Programs with Mixed Reviews for Improving Sleep Patterns:
Changing School Start Times

There has been much recent interest in the proposed relationship between school start times and adolescent sleepiness. Although adolescents tend to have a sleep 'phase-delay', such that they tend toward later bedtimes and rising times, school start times become earlier and earlier as students progress from elementary, to junior high, to high school. Preliminary cross-sectional studies suggest that high school students attending schools with an earlier start time tend to get less sleep than those attending high schools with a later start time (Allen, 1991), and that total sleep tends to decrease as students transition from junior high to an earlier-starting high school (Carskadon, Wolfson, Acebo, Tzischinsky, & Seifer, 1998).

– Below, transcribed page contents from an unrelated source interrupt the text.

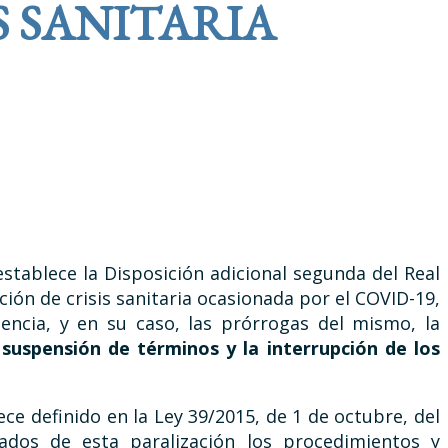
S SANITARIA
stablece la Disposición adicional segunda del Real
ción de crisis sanitaria ocasionada por el COVID-19,
ncia, y en su caso, las prórrogas del mismo, la
a
suspensión de términos y la interrupción de los
ece definido en la Ley 39/2015, de 1 de octubre, del
ados de esta paralización los procedimientos y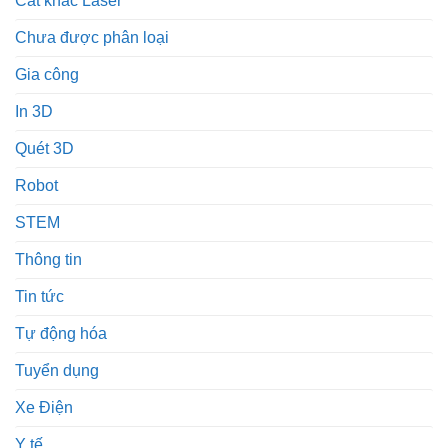
Cắt khắc Laser
Chưa được phân loại
Gia công
In 3D
Quét 3D
Robot
STEM
Thông tin
Tin tức
Tự động hóa
Tuyển dụng
Xe Điện
Y tế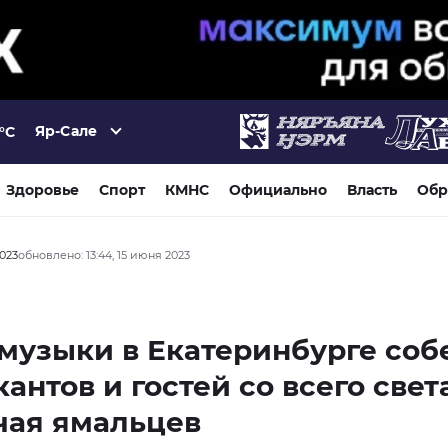
Яр-Сале
°C
Здоровье
Спорт
КМНС
Официально
Власть
Обр
2023
обновлено: 13:44, 15 июня 2023
музыки в Екатеринбурге соб
антов и гостей со всего света
чая ямальцев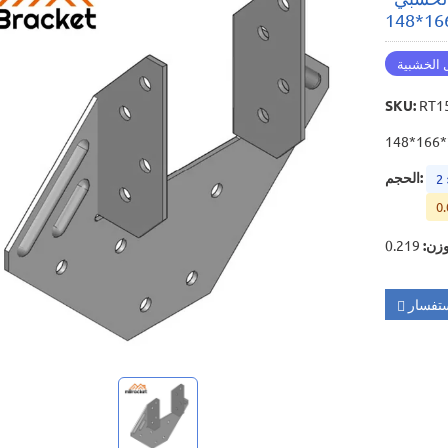
 الخشبية
SKU
:
RT1
:
الحجم
2
0.
وزن
:
تفسار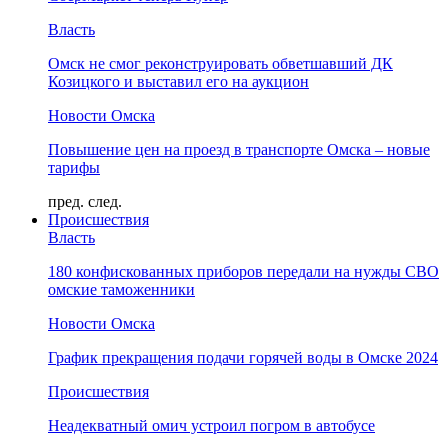
Власть
Омск не смог реконструировать обветшавший ДК
Козицкого и выставил его на аукцион
Новости Омска
Повышение цен на проезд в транспорте Омска – новые
тарифы
пред.
след.
Происшествия
Власть
180 конфискованных приборов передали на нужды СВО
омские таможенники
Новости Омска
График прекращения подачи горячей воды в Омске 2024
Происшествия
Неадекватный омич устроил погром в автобусе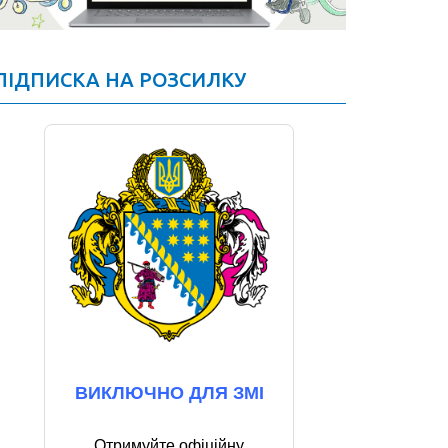
ПІДПИСКА НА РОЗСИЛКУ
ВИКЛЮЧНО ДЛЯ ЗМІ
Отримуйте офіційну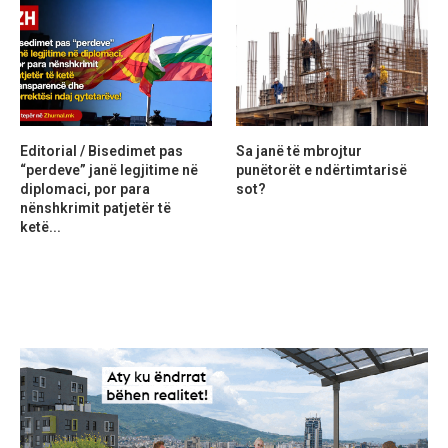
Editorial / Bisedimet pas
Sa janë të mbrojtur
“perdeve” janë legjitime në
punëtorët e ndërtimtarisë
diplomaci, por para
sot?
nënshkrimit patjetër të
ketë...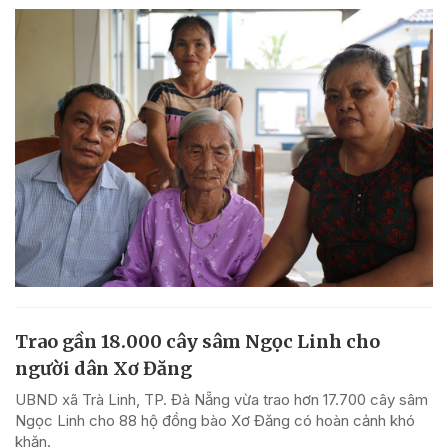
Trao gần 18.000 cây sâm Ngọc Linh cho
người dân Xơ Đăng
UBND xã Trà Linh, TP. Đà Nẵng vừa trao hơn 17.700 cây sâm
Ngọc Linh cho 88 hộ đồng bào Xơ Đăng có hoàn cảnh khó
khăn.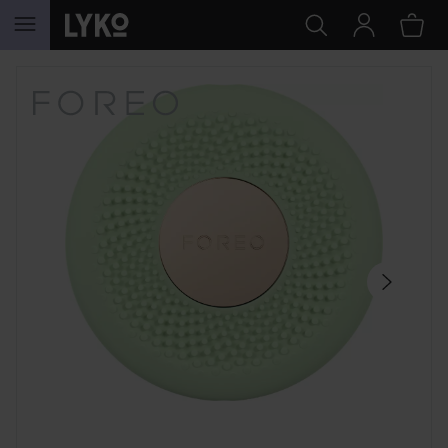
HOPPA TILL INNEHÅLLET
HOPPA ÖVER SEKTIONEN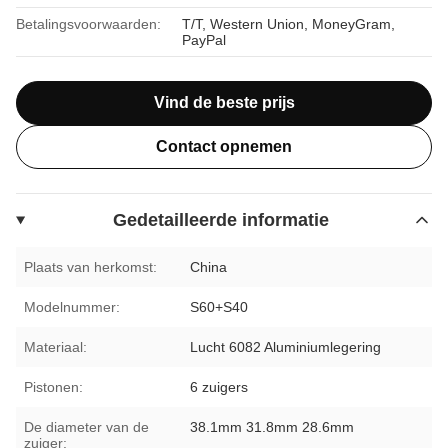
Betalingsvoorwaarden:
T/T, Western Union, MoneyGram,
PayPal
Vind de beste prijs
Contact opnemen
Gedetailleerde informatie
Plaats van herkomst:
China
Modelnummer:
S60+S40
Materiaal:
Lucht 6082 Aluminiumlegering
Pistonen:
6 zuigers
De diameter van de
38.1mm 31.8mm 28.6mm
zuiger:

The Minneapolis public school system instituted a change in school start times beginning with the 1997-1998 school year. High school start times were moved from 7:15 to 8:40 a.m. and middle school start times were shifted from 7:40 to 9:40. Individual elementary school start times were set at 7:40, 8:40, or 9:40. Kubow, Wahlstrom, and Bemis (1999) have reported the preliminary results of teacher surveys and teacher and student focus groups regarding the perceived effects of the change in school start time. The reactions were mixed. More than half (57%) of the high school teachers reported that students were more alert during morning classes than they had been with the earlier start time. There were concerns among urban students and their teachers, however, that the new schedule interfered with students' available time for homework and studying as well as with their work hours and income, social opportunities, and extracurricular activities. Teachers also noted safety considerations associated with the later school end-time. Interestingly, suburban high school students and teachers tended to have a more positive take on the later school start time. The study authors propose that the later school start-time may influence different school populations in different ways, due to disparities in the availability of private transportation and/or other factors. Although not at all definitive, these findings suggest that changing school start-times in response to concerns about adolescent sleepiness is likely to have both positive and negative consequences.